Task to complete: Your answer should consist of each line from the data below that contains "Senza".

The data:
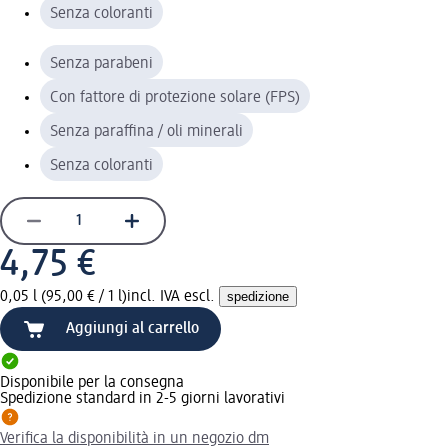
Senza coloranti
Senza parabeni
Con fattore di protezione solare (FPS)
Senza paraffina / oli minerali
Senza coloranti
4,75 €
0,05 l (95,00 € / 1 l)
incl. IVA escl.
spedizione
Aggiungi al carrello
Disponibile per la consegna
Spedizione standard in 2-5 giorni lavorativi
Verifica la disponibilità in un negozio dm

Answer to the problem:
Senza coloranti
Senza parabeni
Senza paraffina / oli minerali
Senza coloranti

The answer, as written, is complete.